**EXERCISE REQUIREMENTS:**
Note each line of the entries that includes "Демо". Then copy those lines.

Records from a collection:
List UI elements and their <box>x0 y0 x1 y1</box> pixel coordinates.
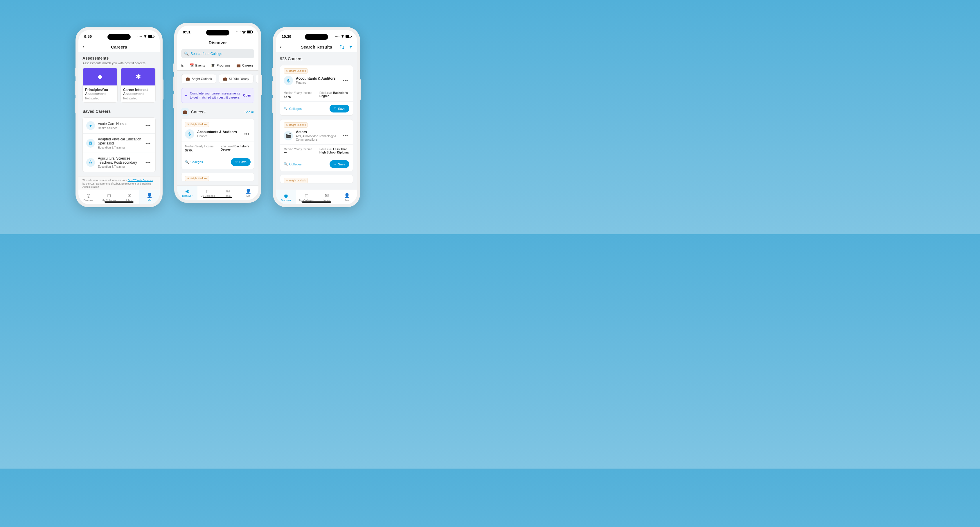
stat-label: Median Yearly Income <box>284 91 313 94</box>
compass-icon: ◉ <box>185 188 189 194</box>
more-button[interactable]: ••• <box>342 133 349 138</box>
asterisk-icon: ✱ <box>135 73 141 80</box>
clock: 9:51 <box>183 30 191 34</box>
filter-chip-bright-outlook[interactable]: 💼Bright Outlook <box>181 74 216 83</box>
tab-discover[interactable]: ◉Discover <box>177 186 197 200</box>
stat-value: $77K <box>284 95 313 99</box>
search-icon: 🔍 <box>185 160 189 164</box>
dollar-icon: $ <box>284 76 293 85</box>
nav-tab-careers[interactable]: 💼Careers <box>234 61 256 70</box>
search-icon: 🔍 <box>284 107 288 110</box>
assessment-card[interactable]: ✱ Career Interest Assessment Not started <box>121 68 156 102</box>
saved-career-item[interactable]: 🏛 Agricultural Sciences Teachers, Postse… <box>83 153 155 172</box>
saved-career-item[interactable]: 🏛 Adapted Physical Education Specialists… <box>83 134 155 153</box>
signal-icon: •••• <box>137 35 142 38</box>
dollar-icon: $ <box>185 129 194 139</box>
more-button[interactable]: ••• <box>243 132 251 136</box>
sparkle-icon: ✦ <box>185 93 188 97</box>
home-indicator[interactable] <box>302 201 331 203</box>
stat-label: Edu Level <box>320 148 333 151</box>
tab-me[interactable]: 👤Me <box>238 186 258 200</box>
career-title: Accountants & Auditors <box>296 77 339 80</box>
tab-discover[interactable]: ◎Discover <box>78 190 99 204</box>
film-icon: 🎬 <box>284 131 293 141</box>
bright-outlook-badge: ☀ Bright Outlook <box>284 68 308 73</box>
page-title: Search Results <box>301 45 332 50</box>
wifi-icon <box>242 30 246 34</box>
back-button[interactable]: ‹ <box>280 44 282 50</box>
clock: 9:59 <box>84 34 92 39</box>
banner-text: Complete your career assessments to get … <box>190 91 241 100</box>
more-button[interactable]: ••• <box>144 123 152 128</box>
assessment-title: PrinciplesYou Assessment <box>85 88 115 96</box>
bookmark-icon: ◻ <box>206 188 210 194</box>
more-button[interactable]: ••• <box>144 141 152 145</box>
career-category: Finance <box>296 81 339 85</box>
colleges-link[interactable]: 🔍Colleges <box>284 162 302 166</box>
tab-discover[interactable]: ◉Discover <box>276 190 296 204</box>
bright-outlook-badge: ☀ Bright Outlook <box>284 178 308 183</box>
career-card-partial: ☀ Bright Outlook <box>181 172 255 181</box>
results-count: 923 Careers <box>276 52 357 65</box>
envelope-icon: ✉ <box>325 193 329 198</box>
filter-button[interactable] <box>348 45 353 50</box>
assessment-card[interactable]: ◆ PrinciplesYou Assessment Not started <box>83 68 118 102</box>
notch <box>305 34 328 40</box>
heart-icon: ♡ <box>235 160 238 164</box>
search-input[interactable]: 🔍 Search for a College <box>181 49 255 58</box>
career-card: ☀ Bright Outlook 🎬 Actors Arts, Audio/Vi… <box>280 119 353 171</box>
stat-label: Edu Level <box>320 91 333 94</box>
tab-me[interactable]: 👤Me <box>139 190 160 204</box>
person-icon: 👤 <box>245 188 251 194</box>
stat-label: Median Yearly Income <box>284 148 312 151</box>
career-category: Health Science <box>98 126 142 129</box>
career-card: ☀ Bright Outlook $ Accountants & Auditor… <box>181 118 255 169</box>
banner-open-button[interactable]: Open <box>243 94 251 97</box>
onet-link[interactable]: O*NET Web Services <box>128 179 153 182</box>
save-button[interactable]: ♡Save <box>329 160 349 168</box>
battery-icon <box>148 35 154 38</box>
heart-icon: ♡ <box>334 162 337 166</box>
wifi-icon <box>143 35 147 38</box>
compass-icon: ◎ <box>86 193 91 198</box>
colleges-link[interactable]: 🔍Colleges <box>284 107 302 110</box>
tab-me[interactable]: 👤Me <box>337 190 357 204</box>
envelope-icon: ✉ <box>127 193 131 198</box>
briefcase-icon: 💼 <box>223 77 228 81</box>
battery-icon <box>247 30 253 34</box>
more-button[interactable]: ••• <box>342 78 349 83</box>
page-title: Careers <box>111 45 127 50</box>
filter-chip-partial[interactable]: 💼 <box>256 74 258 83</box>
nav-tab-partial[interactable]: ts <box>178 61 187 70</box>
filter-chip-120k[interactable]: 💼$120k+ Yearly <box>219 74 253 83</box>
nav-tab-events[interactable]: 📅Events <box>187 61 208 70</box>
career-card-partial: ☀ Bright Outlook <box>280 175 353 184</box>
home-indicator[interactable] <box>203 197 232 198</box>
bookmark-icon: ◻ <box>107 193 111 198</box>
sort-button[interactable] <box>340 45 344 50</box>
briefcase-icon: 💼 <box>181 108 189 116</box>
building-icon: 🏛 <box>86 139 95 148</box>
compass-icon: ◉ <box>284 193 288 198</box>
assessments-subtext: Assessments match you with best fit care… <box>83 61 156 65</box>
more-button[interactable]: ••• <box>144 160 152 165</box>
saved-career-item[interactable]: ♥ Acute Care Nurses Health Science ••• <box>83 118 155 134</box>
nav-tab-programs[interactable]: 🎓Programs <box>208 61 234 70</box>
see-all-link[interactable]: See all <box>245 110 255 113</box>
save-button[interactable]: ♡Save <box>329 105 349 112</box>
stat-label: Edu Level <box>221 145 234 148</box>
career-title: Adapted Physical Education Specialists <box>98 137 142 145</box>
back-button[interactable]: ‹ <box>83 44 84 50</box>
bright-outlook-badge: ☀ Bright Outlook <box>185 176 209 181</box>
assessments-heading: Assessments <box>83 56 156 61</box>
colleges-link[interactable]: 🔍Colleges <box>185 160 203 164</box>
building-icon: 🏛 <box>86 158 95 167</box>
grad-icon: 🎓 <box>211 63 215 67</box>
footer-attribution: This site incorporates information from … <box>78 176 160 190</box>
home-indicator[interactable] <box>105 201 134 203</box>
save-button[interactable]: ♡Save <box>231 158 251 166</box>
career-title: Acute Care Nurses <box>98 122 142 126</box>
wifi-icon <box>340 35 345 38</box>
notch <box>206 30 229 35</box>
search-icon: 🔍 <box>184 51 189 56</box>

--

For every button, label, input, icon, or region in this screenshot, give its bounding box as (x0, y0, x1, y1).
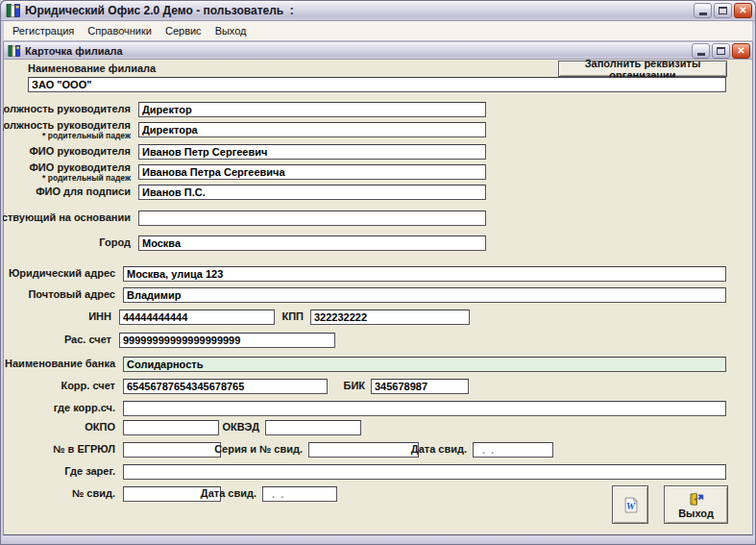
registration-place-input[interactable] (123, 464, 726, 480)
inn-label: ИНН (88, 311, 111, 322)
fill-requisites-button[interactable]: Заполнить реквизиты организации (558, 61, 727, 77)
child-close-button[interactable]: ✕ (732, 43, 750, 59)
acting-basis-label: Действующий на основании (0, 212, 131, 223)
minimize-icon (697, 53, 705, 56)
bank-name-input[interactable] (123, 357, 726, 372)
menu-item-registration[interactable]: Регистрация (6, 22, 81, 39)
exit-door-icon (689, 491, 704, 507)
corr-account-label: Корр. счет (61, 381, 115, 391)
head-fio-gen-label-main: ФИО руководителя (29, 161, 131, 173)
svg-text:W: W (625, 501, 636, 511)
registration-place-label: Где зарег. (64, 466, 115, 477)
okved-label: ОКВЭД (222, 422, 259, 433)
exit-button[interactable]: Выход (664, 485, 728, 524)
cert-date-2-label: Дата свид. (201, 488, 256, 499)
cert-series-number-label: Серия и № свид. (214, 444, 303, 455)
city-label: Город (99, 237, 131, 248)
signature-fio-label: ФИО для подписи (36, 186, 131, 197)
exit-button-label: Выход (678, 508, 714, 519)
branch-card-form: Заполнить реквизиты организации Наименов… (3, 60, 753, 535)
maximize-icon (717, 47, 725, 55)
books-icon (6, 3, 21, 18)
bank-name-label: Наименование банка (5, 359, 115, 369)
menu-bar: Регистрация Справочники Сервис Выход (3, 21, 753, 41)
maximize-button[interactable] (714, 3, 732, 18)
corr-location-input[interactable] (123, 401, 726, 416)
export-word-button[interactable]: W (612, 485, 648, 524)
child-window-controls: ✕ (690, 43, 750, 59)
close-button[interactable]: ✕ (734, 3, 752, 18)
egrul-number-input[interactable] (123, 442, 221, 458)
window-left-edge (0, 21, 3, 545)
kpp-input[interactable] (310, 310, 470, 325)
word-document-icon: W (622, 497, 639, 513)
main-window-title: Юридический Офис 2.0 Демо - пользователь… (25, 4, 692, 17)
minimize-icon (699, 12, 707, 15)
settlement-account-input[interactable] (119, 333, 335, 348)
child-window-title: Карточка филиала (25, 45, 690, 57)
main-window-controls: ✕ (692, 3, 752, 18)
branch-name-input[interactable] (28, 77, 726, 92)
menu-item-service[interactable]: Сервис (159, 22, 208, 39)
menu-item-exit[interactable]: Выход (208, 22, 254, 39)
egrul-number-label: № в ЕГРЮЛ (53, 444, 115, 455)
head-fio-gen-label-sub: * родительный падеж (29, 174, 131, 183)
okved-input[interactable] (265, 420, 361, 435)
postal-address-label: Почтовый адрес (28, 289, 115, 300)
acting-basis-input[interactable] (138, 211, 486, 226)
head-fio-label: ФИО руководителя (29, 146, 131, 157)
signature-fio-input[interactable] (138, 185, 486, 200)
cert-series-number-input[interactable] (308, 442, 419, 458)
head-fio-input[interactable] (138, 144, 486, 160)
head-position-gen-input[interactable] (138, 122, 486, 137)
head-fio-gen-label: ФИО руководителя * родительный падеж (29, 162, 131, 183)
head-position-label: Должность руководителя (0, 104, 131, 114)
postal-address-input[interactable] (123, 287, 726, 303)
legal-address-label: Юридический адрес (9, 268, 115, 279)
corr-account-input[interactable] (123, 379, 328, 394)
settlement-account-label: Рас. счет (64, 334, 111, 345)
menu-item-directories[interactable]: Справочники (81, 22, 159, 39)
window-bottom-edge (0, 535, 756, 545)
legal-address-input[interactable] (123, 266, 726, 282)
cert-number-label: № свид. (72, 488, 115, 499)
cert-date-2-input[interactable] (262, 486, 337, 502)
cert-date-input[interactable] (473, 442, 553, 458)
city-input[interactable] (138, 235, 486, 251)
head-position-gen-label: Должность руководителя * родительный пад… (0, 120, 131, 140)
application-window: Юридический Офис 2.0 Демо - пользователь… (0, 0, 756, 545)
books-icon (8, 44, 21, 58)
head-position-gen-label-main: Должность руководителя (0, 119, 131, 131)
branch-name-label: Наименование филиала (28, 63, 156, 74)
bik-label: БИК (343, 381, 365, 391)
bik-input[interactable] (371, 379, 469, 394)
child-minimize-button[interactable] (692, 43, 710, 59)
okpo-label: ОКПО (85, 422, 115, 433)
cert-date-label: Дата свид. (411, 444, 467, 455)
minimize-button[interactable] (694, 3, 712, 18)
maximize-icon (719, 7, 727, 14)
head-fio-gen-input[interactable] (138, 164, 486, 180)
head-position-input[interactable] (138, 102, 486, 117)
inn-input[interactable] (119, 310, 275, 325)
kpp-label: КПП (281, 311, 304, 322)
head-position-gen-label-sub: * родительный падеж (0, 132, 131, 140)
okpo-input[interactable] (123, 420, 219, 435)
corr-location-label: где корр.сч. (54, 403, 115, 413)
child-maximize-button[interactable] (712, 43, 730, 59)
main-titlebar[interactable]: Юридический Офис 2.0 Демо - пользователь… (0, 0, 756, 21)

---

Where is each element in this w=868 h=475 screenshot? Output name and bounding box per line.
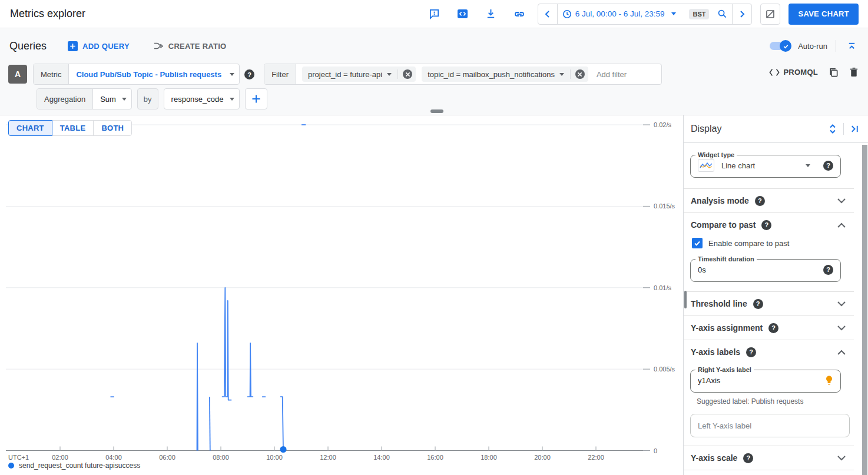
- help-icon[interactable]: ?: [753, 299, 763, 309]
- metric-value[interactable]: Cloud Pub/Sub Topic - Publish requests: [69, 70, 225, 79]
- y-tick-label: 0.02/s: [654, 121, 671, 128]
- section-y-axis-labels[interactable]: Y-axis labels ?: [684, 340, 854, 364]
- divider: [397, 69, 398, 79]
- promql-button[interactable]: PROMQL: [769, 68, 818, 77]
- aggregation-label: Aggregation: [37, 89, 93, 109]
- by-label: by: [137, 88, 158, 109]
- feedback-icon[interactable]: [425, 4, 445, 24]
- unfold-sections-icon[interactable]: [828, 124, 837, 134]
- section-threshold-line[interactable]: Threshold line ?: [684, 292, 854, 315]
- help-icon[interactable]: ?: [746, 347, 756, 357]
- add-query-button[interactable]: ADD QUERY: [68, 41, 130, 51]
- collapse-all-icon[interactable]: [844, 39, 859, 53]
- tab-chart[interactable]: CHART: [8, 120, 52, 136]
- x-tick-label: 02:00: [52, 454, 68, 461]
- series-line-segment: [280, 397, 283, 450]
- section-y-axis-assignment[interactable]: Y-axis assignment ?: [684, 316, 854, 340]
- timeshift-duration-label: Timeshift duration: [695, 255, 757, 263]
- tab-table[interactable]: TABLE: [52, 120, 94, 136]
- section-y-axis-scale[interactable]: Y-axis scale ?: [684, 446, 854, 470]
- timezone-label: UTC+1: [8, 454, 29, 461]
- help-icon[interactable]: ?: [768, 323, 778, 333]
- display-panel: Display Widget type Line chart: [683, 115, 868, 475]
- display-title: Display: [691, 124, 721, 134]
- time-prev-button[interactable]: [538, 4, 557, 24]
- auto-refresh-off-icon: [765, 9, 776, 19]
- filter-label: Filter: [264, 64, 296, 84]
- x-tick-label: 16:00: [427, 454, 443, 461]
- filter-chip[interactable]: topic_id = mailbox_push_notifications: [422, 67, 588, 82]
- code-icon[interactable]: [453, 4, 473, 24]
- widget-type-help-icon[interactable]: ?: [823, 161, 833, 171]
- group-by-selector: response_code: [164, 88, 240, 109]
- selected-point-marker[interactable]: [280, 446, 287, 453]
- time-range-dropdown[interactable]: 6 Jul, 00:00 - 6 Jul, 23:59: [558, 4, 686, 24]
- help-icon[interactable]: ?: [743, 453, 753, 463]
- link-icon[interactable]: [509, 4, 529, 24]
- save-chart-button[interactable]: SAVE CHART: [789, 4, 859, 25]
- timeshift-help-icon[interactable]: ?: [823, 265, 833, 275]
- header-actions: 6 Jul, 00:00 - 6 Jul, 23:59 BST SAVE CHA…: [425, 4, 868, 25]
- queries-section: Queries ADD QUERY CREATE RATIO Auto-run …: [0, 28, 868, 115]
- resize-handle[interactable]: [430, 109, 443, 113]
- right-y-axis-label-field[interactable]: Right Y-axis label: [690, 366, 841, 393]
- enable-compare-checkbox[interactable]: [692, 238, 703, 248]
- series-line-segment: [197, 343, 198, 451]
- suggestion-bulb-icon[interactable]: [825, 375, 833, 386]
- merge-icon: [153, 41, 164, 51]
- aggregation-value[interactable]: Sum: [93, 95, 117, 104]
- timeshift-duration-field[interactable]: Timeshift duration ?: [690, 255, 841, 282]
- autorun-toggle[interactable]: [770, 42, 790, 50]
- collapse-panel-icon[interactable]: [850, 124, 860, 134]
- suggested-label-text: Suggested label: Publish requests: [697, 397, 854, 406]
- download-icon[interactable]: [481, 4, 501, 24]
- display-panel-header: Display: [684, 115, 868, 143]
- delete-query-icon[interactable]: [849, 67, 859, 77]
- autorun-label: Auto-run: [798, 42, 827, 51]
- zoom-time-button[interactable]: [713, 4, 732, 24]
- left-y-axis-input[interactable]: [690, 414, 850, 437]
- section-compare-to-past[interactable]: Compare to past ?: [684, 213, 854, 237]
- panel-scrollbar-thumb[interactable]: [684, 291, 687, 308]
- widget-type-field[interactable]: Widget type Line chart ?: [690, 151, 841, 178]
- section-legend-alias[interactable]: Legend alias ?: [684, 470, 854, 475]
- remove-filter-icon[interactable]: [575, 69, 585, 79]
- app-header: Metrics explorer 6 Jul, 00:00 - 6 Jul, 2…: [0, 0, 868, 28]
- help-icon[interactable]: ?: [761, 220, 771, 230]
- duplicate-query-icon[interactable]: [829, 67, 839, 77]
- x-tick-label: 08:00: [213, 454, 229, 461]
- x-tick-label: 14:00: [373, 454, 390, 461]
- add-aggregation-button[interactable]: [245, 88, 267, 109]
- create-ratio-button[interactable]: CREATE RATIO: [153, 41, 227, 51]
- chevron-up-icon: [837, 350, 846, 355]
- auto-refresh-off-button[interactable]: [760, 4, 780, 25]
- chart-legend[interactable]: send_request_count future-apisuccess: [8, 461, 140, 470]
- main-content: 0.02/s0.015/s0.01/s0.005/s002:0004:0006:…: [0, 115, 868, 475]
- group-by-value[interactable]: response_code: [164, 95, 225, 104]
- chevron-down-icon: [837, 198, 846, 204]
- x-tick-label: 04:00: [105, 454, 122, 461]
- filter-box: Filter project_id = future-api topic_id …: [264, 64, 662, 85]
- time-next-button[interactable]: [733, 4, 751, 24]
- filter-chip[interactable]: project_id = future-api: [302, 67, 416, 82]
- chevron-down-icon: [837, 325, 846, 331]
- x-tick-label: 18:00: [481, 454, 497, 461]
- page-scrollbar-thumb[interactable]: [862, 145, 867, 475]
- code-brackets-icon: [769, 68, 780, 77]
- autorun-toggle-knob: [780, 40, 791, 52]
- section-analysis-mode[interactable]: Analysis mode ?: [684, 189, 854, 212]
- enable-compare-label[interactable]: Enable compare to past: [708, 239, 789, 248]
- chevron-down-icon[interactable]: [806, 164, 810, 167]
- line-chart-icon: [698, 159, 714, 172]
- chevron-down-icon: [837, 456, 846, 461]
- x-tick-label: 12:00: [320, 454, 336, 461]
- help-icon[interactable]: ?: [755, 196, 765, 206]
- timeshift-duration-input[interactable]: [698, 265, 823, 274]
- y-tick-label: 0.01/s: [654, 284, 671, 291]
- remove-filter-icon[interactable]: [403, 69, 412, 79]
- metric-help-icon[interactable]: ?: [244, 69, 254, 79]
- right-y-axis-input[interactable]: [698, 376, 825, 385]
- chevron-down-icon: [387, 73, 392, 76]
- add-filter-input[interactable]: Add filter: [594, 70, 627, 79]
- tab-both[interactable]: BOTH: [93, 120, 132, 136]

**ANSWER SECTION:**
main-window-title: Юридический Офис 2.0 Демо - пользователь… (25, 4, 692, 17)
application-window: Юридический Офис 2.0 Демо - пользователь… (0, 0, 756, 545)
main-titlebar[interactable]: Юридический Офис 2.0 Демо - пользователь… (0, 0, 756, 21)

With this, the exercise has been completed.